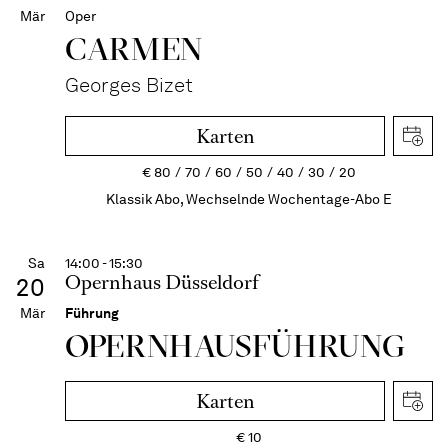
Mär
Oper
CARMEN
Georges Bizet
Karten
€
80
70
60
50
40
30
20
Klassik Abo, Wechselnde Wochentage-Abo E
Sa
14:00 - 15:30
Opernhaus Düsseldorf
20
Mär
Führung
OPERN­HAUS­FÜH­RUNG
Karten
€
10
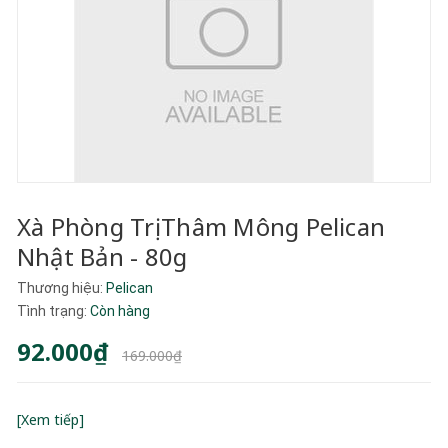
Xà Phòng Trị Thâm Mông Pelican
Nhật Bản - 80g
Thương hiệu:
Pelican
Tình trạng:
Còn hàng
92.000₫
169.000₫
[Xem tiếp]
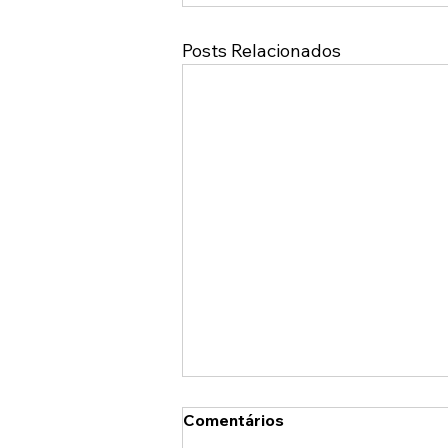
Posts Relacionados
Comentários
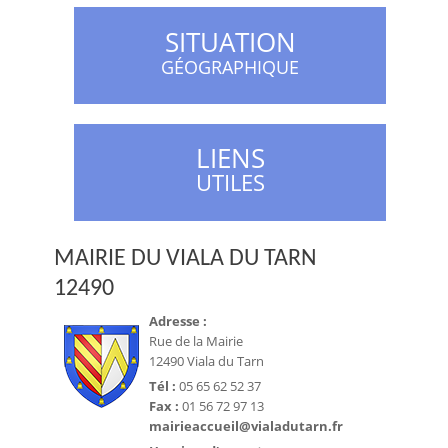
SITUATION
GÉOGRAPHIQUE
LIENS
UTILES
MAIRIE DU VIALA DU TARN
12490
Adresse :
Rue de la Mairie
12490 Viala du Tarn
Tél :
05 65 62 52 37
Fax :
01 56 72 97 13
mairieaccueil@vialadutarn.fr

» BRIEF: In your transcription of the listing above, match each line exactly and include no pictures.

» ANSWER:
Mär
Oper
CARMEN
Georges Bizet
Karten
€
80
70
60
50
40
30
20
Klassik Abo, Wechselnde Wochentage-Abo E
Sa
14:00 - 15:30
Opernhaus Düsseldorf
20
Mär
Führung
OPERN­HAUS­FÜH­RUNG
Karten
€
10
Xà Phòng Trị Thâm Mông Pelican
Nhật Bản - 80g
Thương hiệu:
Pelican
Tình trạng:
Còn hàng
92.000₫
169.000₫
[Xem tiếp]
Posts Relacionados
Comentários
SITUATION
GÉOGRAPHIQUE
LIENS
UTILES
MAIRIE DU VIALA DU TARN
12490
Adresse :
Rue de la Mairie
12490 Viala du Tarn
Tél :
05 65 62 52 37
Fax :
01 56 72 97 13
mairieaccueil@vialadutarn.fr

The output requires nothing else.